A classificação NC-17: Inicialmente, Body of Evidence recebeu a temida classificação “NC-17” nos Estados Unidos, reservada a filmes com conteúdo sexual considerado excessivo. Para evitar restrições de exibição, o estúdio removeu cerca de dois minutos de cenas explícitas. Mesmo assim, a reputação de “filme escandaloso” permaneceu — e acabou sendo o principal foco da divulgação.


Madonna em tribunal público: O lançamento coincidiu com o auge da imagem provocadora da cantora. No ano anterior, ela havia lançado o livro Sex e o álbum Erotica. Assim, o filme acabou sendo interpretado como uma extensão de seu projeto artístico pessoal. Muitos críticos viram a personagem Rebecca Carlson como uma projeção direta da própria Madonna — e o público reagiu a ela como se estivesse julgando a cantora, não a personagem.


A trilha sonora: Composta por Graeme Revell, combina jazz e arranjos eletrônicos suaves, ajudando a criar a atmosfera sensual e sombria típica do gênero. A música, porém, é um dos poucos elementos elogiados de forma consistente pelas críticas da época.


Recepção e bilheteria: Apesar de um orçamento de cerca de 30 milhões de dólares, o filme arrecadou apenas 13 milhões nos Estados Unidos. A crítica foi quase unânime em sua reprovação: Roger Ebert deu meia estrela em quatro, classificando-o como “incompetente e risível”. Mesmo assim, a produção encontrou um público fiel no home video e nas reprises noturnas de TV a cabo, tornando-se um pequeno cult.

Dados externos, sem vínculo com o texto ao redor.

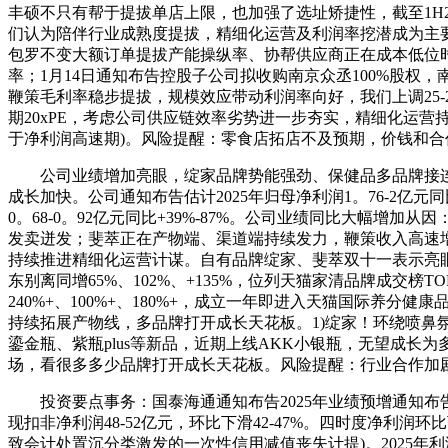
丰硕不只有帮于提拔单店上限，也加强了选址矫捷性，截至1H
们认为陪伴行业成熟度提拔，精细化运营及利润率挖潜成为主要关心
包罗不变大额订单提拔产能操纵率、协帮供应商正在成本低位
率；1月14日通知布告控股子公司拟收购南京众丞100%股权
鞭策毛利率稳步提拔，规模效应带动利润率向好，我们上调25-27年归母净
期20xPE，考虑公司供应链效率劣势进一步夯实，精细化运营持续显
于净利润高速期)。风险提醒：零食店拓店不及预期，价钱和
公司业绩增加亮眼，绽家品牌势能强劲、保健品多品牌接连超预期
成长加快。公司通知布告估计2025年归母净利润1。76-2亿元同比+6
0。68-0。92亿元同比+39%-87%。公司业绩同比大幅
发卖迸发；斐萃正在产物端、渠道端持续发力，鞭策收入高速增
持续推进精细化运营计谋。自有品牌绽家、斐萃双十一表示亮眼
东别离同增65%、102%、+135%，位列天猫家清品牌成交榜T
240%+、100%+、180%+，成立一年即进入天猫国际养
持续拓展产物线，多品牌打开成长天花板。1)绽家！环绕喷鼻氛持
鎏金瓶、紫瓶plus等新品，近期上线AKK小银瓶，无望成长为
场，看很多多少品牌打开成长天花板。风险提醒：行业合作加
投资要点事务：国泰海通通知布告2025年业绩预增通知布告：估计20
现扣非净利润48-52亿元，环比下滑42-47%。四时度净
致会计处置沉分类激发的一次性信用减值丧失计提)。2025年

Filmado em Portland: As filmagens ocorreram quase inteiramente em Portland, Oregon, conferindo ao longa uma ambientação incomum para o gênero. O uso de locais reais — como o Pittock Mansion e o tribunal da cidade — dá um certo realismo à narrativa.

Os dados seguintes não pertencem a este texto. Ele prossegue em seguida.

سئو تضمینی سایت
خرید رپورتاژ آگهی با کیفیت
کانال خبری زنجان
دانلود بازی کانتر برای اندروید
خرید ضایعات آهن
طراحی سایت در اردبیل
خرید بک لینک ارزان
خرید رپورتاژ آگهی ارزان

Reabilitação tardia: Décadas depois, críticos e acadêmicos começaram a revisitar Body of Evidence sob outra luz, analisando-o como documento do discurso sobre poder e sexualidade nos anos 1990. Nessa releitura, Madonna é vista não como atriz falha, mas como símbolo de uma tensão entre liberdade e julgamento moral que marcaria a cultura pop da época.